Task requirements:
Reproduce every record exactly as it appears, but not the pictures.

□ □ □ □

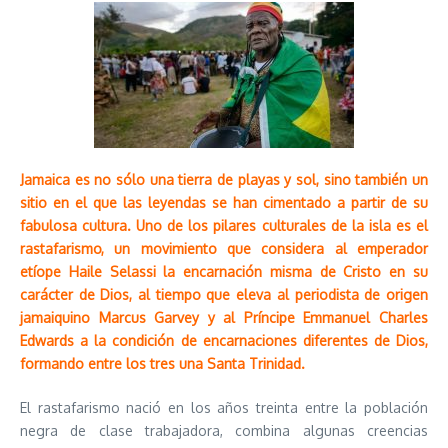
Jamaica es no sólo una tierra de playas y sol, sino también un
sitio en el que las leyendas se han cimentado a partir de su
fabulosa cultura. Uno de los pilares culturales de la isla es el
rastafarismo, un movimiento que considera al emperador
etíope Haile Selassi la encarnación misma de Cristo en su
carácter de Dios, al tiempo que eleva al periodista de origen
jamaiquino Marcus Garvey y al Príncipe Emmanuel Charles
Edwards a la condición de encarnaciones diferentes de Dios,
formando entre los tres una Santa Trinidad.
El rastafarismo nació en los años treinta entre la población
negra de clase trabajadora, combina algunas creencias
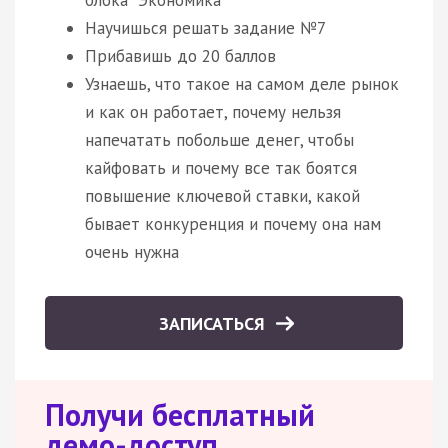
Научишься решать задание №7
Прибавишь до 20 баллов
Узнаешь, что такое на самом деле рынок
и как он работает, почему нельзя
напечатать побольше денег, чтобы
кайфовать и почему все так боятся
повышение ключевой ставки, какой
бывает конкуренция и почему она нам
очень нужна
ЗАПИСАТЬСЯ
Получи бесплатный
демо-доступ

□ □ □ □

Result of the task:
Jamaica es no sólo una tierra de playas y sol, sino también un
sitio en el que las leyendas se han cimentado a partir de su
fabulosa cultura. Uno de los pilares culturales de la isla es el
rastafarismo, un movimiento que considera al emperador
etíope Haile Selassi la encarnación misma de Cristo en su
carácter de Dios, al tiempo que eleva al periodista de origen
jamaiquino Marcus Garvey y al Príncipe Emmanuel Charles
Edwards a la condición de encarnaciones diferentes de Dios,
formando entre los tres una Santa Trinidad.
El rastafarismo nació en los años treinta entre la población
negra de clase trabajadora, combina algunas creencias
Научишься решать задание №7
Прибавишь до 20 баллов
Узнаешь, что такое на самом деле рынок
и как он работает, почему нельзя
напечатать побольше денег, чтобы
кайфовать и почему все так боятся
повышение ключевой ставки, какой
бывает конкуренция и почему она нам
очень нужна
ЗАПИСАТЬСЯ
Получи бесплатный
демо-доступ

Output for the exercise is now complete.